Rahul
Rahul

Reputation: 12231

Emulate server-side rendering with Meteor

As we all know, Meteor's initial payload sent to the client comprises (in production) a concatenated javascript file containing the Meteor platform, packages, and all templates parsed into Meteor's reactive templating system. Server-side rendering, where the templates are rendered to HTML and sent to the client in the initial payload, is on its way but doesn't have an expected release date yet.

I'm looking for a way to "hack" or approximate server-side rendering given the available functionality in Meteor 0.8.x. Specifically, I want to:

The use case is http://q42.com. I recognise Meteor isn't the best fit for static websites like this one but I want to try and see how far I can get anyway. Right now the Meteor platform JS file is over 600 KB in size (±200 KB gzipped) and I'd like to reduce this size if possible.

Note: I'm aware of and already using Arunoda's fast-render package, which is intended to send data with the initial payload. In this case I want to cut down on time-to-first-render by also getting the templates themselves down faster.

Upvotes: 2

Views: 1019

Answers (1)

Tarang
Tarang

Reputation: 75945

This is a little bit tricky. But there are some things you could do. This may not be the beeest way to do it but it could help you get started somehow.

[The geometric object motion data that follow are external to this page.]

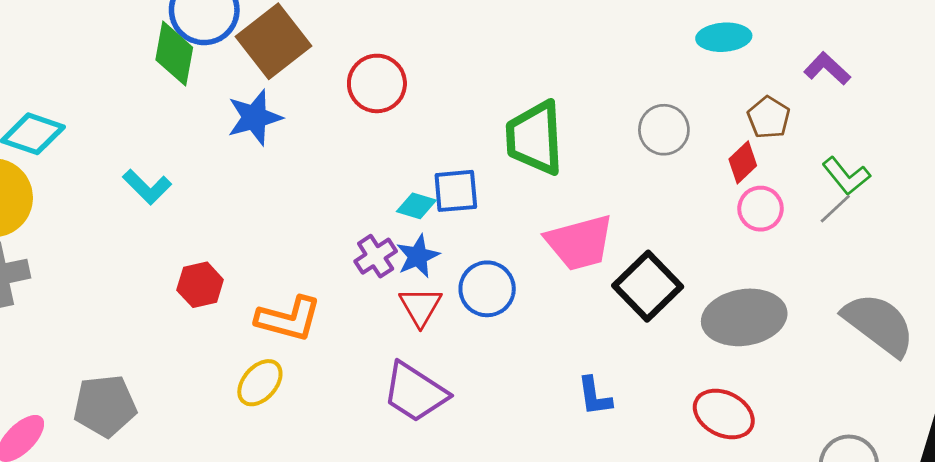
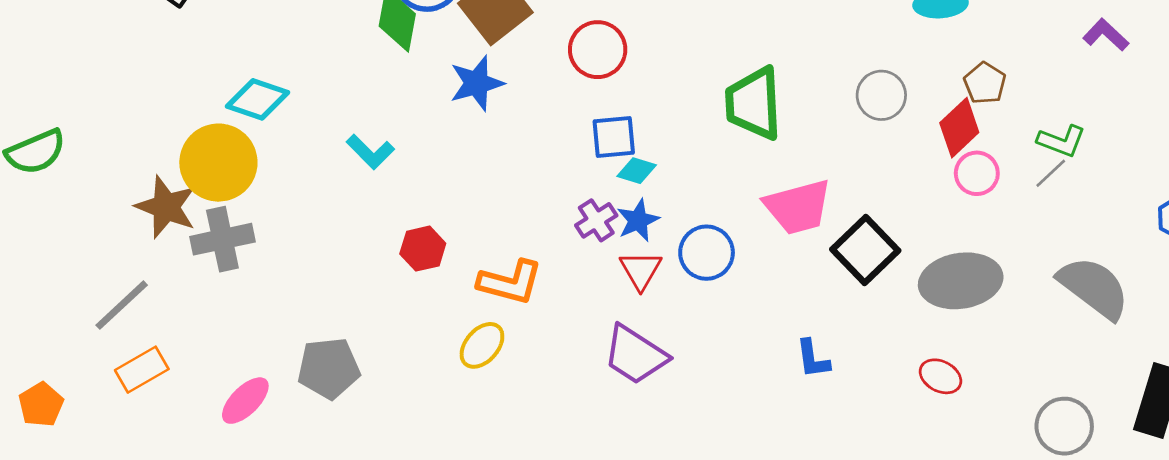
purple L-shape: (827, 69) -> (1106, 35), moved
red diamond: (743, 162) -> (959, 128), size x1.4
green L-shape: (846, 176) -> (1062, 141), turned -30
blue square: (456, 191) -> (614, 137), moved
red ellipse: (724, 414) -> (940, 376), size x0.7

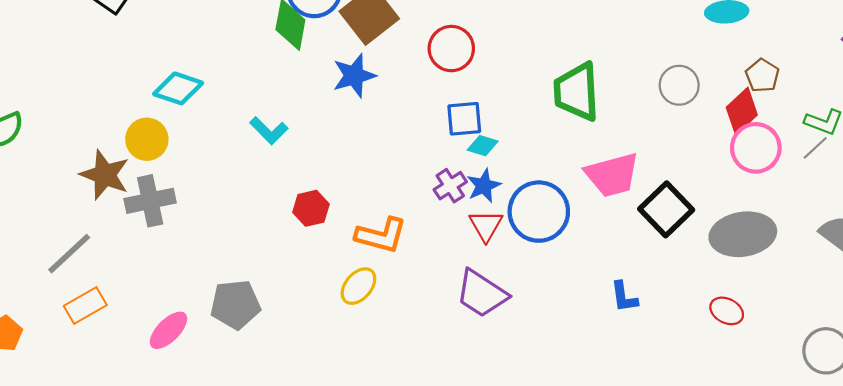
yellow circle: (218, 163) -> (147, 139), size x0.7
pink circle: (977, 173) -> (756, 148), size x1.4
blue circle: (707, 253) -> (539, 212), size x1.4

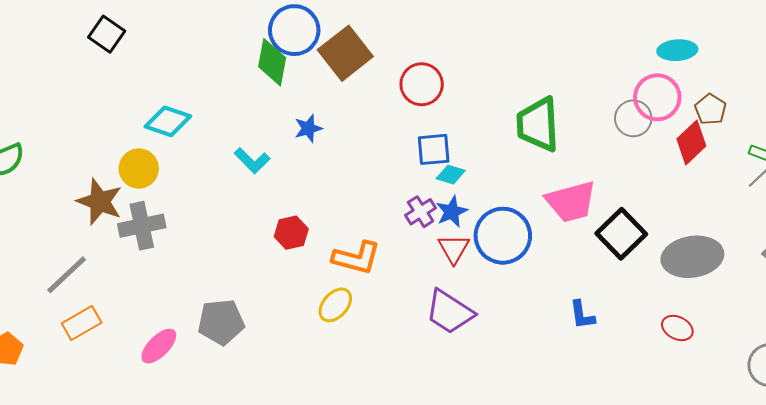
blue star: (354, 76) -> (308, 128), moved, size x0.7
pink circle: (756, 148) -> (657, 97), moved

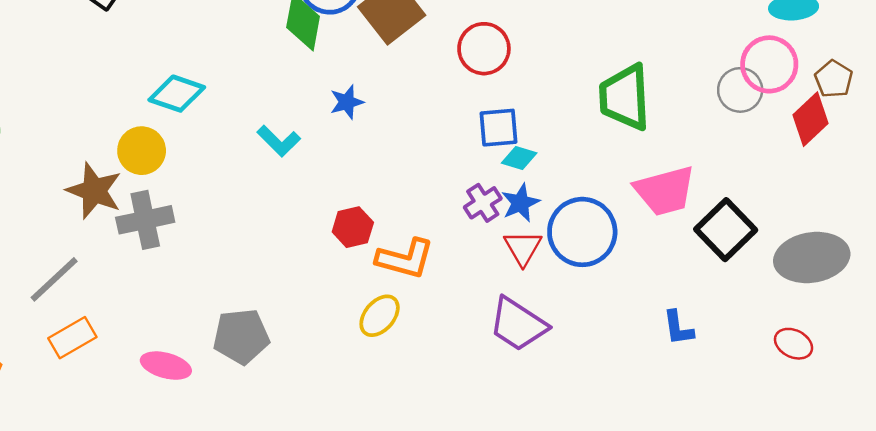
red hexagon: (291, 233) -> (353, 227), moved
pink ellipse: (159, 346) -> (166, 366), turned 60

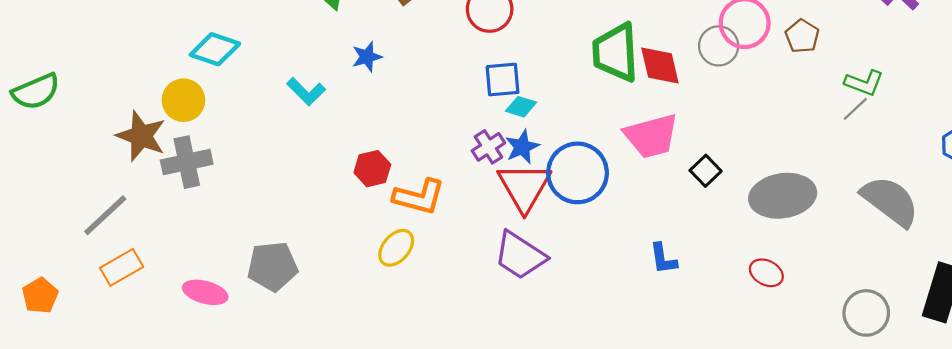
red diamond: (811, 119) -> (660, 65), moved, turned -60
black square: (726, 230) -> (706, 171), size x0.6
red triangle: (523, 248) -> (524, 187), size x1.6

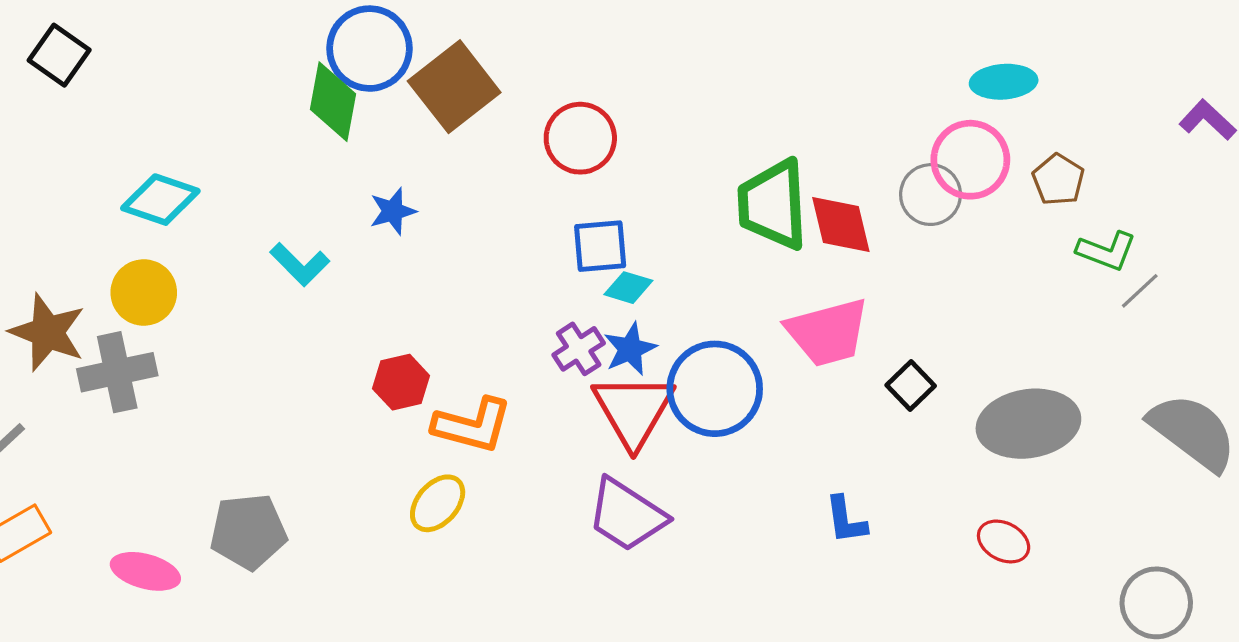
green L-shape: (864, 83) -> (1106, 251), moved
yellow circle: (183, 100) -> (144, 293), moved

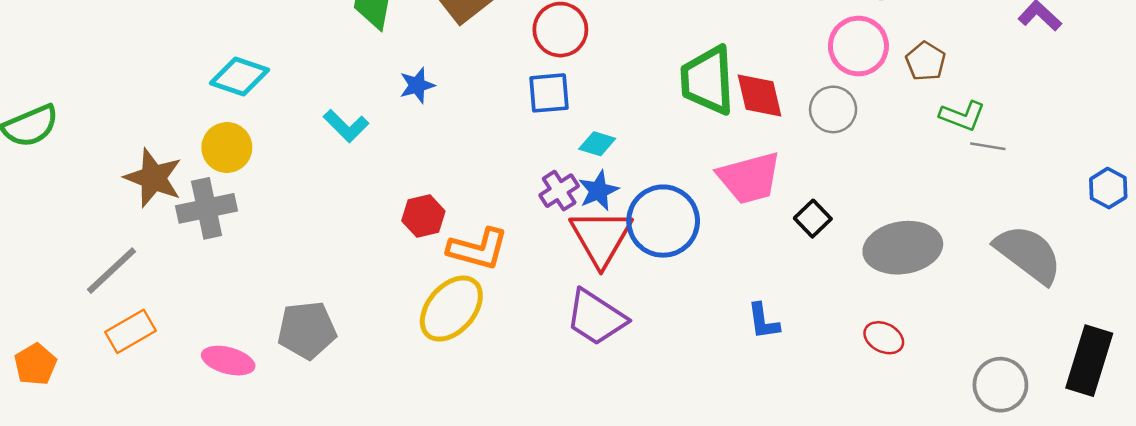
gray circle: (931, 195) -> (833, 109), moved
blue square: (600, 246) -> (549, 93), moved
gray line: (1140, 291) -> (988, 146), turned 52
yellow ellipse: (438, 503) -> (451, 309), size x1.5

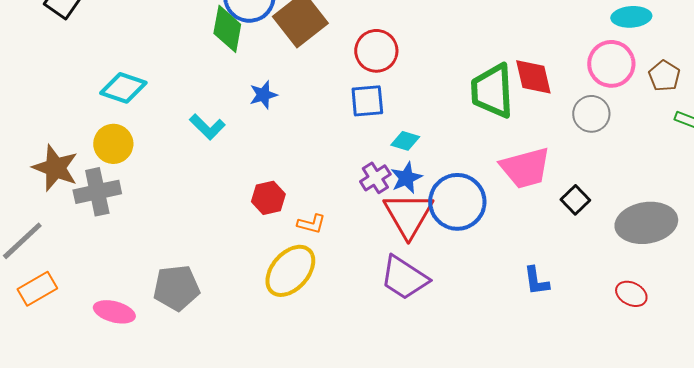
red diamond: (759, 96) -> (533, 77), moved
orange L-shape: (478, 249) -> (311, 224), size x0.6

Meteor is build with many packages as 'default', sometimes some are not needed. You can remove the standard-app-packages and add the packages (that you need and use manually) listed here: https://github.com/meteor/meteor/blob/devel/packages/standard-app-packages/package.js

To cut down the templates you would have to include the bare templates that you use and include the other template's separately and perhaps send down the Template information via a Collection, using a live observer handle to initiate the templates

You would have to 'render' the templates on the server side or store them manually in your collection using Spacebars.compile from the spacebars-compiler package which is a little tricky but you could have it done decently:

This should give you a rough idea, not sure how to get passed the 'eval' bit of it though:

HTML file in /private/template.html

<template name="test">
    Hello {{name}}
</template>

JS file in /private/template.js

Template.test.name = function() { return "Bob" }

Server side code

var collection = new Meteor.Collection("templates");

var templateData = Assets.getText("template.html");
var templateJs = Assets.getText("template.js");

var compiled = Spacebars.compile(templateData).toString();
var jsData = templateJs;

collection.insert({templateName:"test", data: templateData, js:  templateJs});

Client Side code

collection.find().observeChanges({
    added: function(id, fields) {
        var template = fields.data,
            name = fields.name,
            js = fields.js;

        Template["name"] = UI.Component.extend({
            kind: "name",
            render: eval(template),
        });

        eval(js);
    }
});

Then just subscribe to the collection asking for your template and it should exist. If you use iron-router I think (not sure) you could make the subscription wait before the template is rendered so you could have it work.

Again this is just a 'hacky' solution, one thing I personally don't like about it is the use of eval, but javascript needs to run somehow...

You could loop through files in a particular folder using fs = Npm.require('fs') to render each template too.

One alternative would be to inject a 'script' tag calling the compiled js template and template helpers to let the template exist.